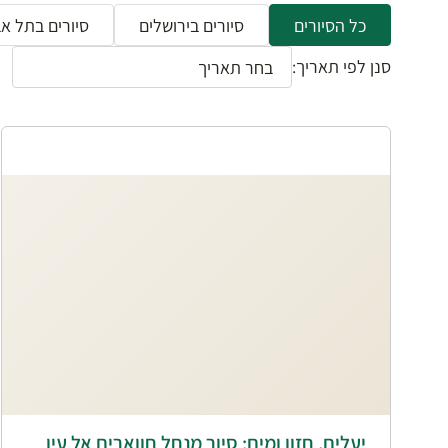
כל הסיורים
סיורים בירושלים
סיורים בתל אב
סנן לפי תאריך:
יעלים, חזון ומים: סיור מנחל חווארים אל עין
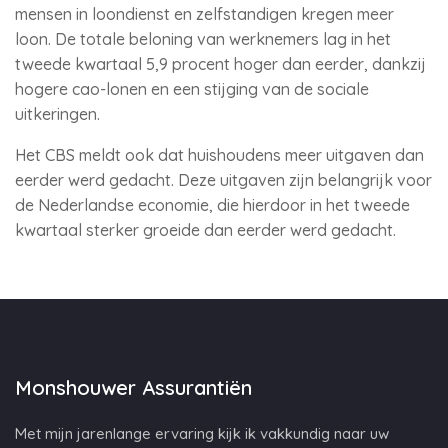
mensen in loondienst en zelfstandigen kregen meer
loon. De totale beloning van werknemers lag in het
tweede kwartaal 5,9 procent hoger dan eerder, dankzij
hogere cao-lonen en een stijging van de sociale
uitkeringen.
Het CBS meldt ook dat huishoudens meer uitgaven dan
eerder werd gedacht. Deze uitgaven zijn belangrijk voor
de Nederlandse economie, die hierdoor in het tweede
kwartaal sterker groeide dan eerder werd gedacht.
Monshouwer Assurantiën
Met mijn jarenlange ervaring kijk ik vakkundig naar uw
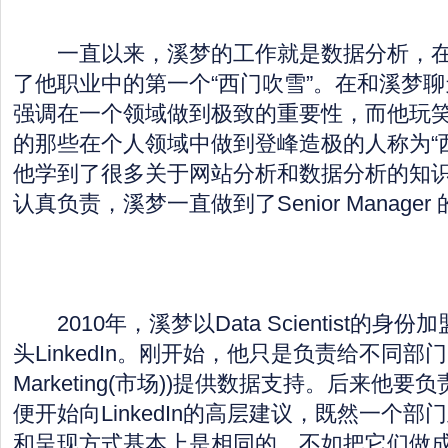
一直以来，溪梦的工作就是数据分析，在eB
了他职业中的第一个“西门吹雪”。在和溪梦
强调在一个领域做到极致的重要性，而他玩
的那些在个人领域中做到登峰造极的人称为“
他学到了很多关于网站分析和数据分析的知
认真负责，溪梦一直做到了Senior Manager
2010年，溪梦以Data Scientist的身
头LinkedIn。刚开始，他只是负责给不同部门(
Marketing(市场))提供数据支持。后来他
便开始向LinkedIn的高层建议，既然一个
和呈现方式基本上是相同的，不如把它们做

WHAT YOU ARE ASKED TO DO:
Find all lines in the records that hold the word "kwartaal". Copy them.

EXERCISE OUTPUT:
tweede kwartaal 5,9 procent hoger dan eerder, dankzij
kwartaal sterker groeide dan eerder werd gedacht.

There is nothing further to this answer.